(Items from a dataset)
——————————

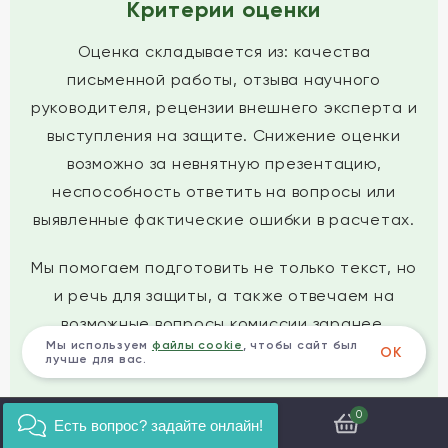
Критерии оценки
Оценка складывается из: качества
письменной работы, отзыва научного
руководителя, рецензии внешнего эксперта и
выступления на защите. Снижение оценки
возможно за невнятную презентацию,
неспособность ответить на вопросы или
выявленные фактические ошибки в расчетах.
Мы помогаем подготовить не только текст, но
и речь для защиты, а также отвечаем на
возможные вопросы комиссии заранее,
Мы используем
файлы cookie
, чтобы сайт был
моделируя ситуацию защиты.
ОК
лучше для вас.
Тематика ВКР
0
Есть вопрос? задайте онлайн!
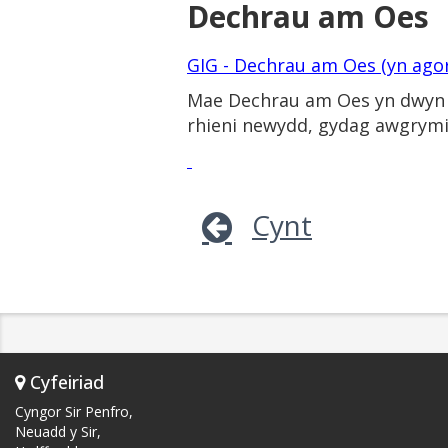
Dechrau am Oes
GIG - Dechrau am Oes (yn ag
Mae Dechrau am Oes yn dwyn y
rhieni newydd, gydag awgrymia
Cynt
Cyfeiriad
Cyngor Sir Penfro,
Neuadd y Sir,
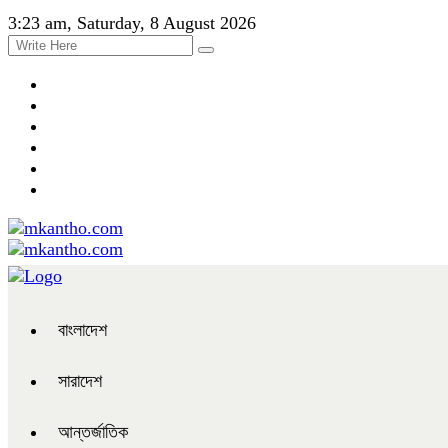
3:23 am, Saturday, 8 August 2026
বাংলাদেশ
সারাদেশ
আন্তর্জাতিক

——————————

→ What is expected
Give the data again word for word, without pictures.

→ Written response
Критерии оценки
Оценка складывается из: качества
письменной работы, отзыва научного
руководителя, рецензии внешнего эксперта и
выступления на защите. Снижение оценки
возможно за невнятную презентацию,
неспособность ответить на вопросы или
выявленные фактические ошибки в расчетах.
Мы помогаем подготовить не только текст, но
и речь для защиты, а также отвечаем на
возможные вопросы комиссии заранее,
Мы используем
файлы cookie
, чтобы сайт был
моделируя ситуацию защиты.
ОК
лучше для вас.
Тематика ВКР
0
Есть вопрос? задайте онлайн!
Dechrau am Oes
GIG - Dechrau am Oes (yn ag
Mae Dechrau am Oes yn dwyn y
rhieni newydd, gydag awgrymia
Cynt
Cyfeiriad
Cyngor Sir Penfro,
Neuadd y Sir,
3:23 am, Saturday, 8 August 2026
বাংলাদেশ
সারাদেশ
আন্তর্জাতিক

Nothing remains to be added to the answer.